**TASK PROMPT:** In the data, extract each line that holds the string "understanding".

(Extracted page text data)
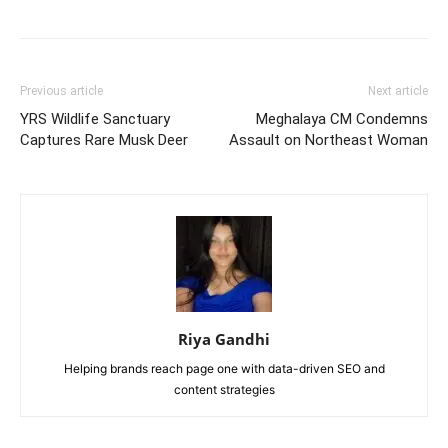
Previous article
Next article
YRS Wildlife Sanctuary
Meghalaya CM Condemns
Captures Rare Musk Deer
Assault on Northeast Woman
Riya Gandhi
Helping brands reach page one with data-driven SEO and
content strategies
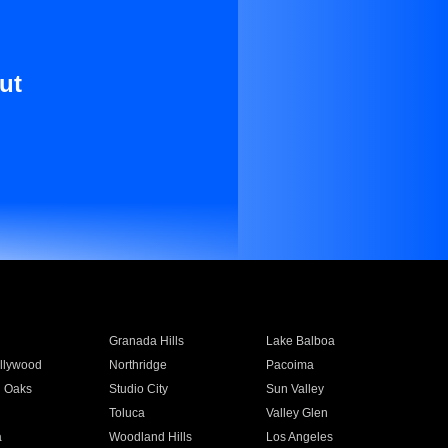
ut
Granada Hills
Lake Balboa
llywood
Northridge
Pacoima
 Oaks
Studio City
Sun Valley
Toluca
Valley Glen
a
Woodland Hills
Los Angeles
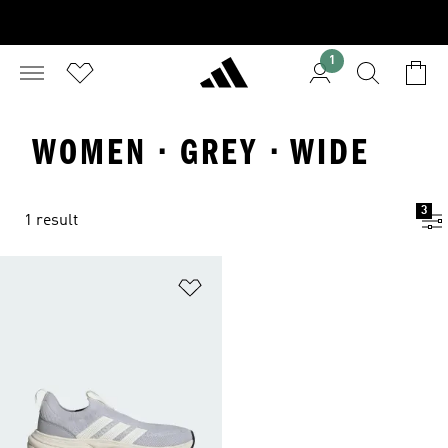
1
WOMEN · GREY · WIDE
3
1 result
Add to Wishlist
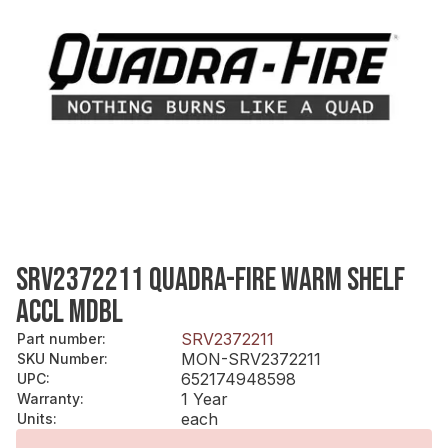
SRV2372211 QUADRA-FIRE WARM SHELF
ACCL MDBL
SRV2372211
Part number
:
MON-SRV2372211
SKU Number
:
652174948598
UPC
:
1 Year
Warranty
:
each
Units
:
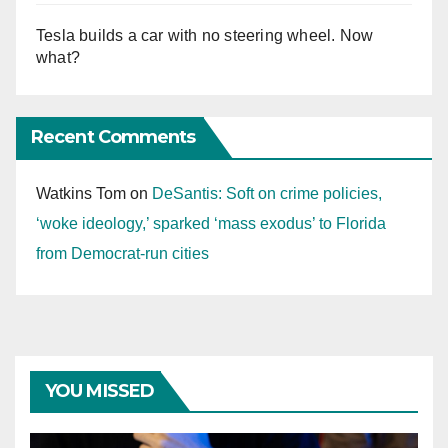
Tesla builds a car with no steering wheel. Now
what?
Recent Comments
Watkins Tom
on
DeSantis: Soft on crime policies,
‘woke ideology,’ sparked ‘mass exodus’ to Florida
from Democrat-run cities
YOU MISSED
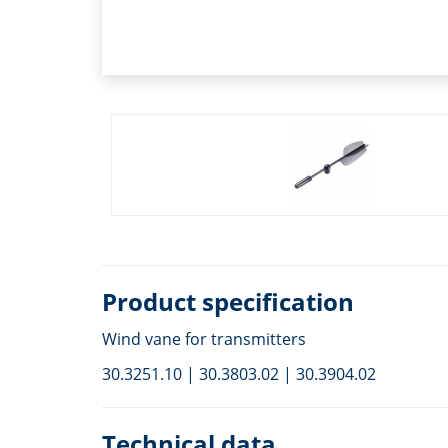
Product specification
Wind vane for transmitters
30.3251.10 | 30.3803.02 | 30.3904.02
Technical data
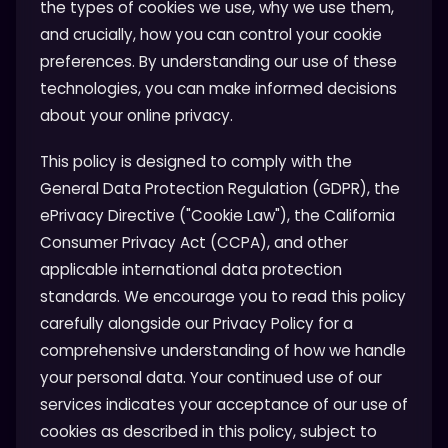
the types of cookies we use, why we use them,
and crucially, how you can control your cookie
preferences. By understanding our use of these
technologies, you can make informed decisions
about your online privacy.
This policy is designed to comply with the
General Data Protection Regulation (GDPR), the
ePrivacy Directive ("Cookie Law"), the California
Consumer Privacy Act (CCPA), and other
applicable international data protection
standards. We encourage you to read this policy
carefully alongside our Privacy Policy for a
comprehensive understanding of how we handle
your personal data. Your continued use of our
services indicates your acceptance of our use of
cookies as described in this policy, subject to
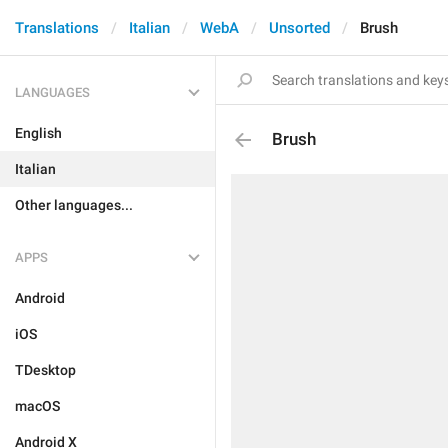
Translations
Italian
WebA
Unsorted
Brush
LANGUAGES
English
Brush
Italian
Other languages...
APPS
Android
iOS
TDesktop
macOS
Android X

**RESPONSE TO THIS EXERCISE:**
preferences. By understanding our use of these
comprehensive understanding of how we handle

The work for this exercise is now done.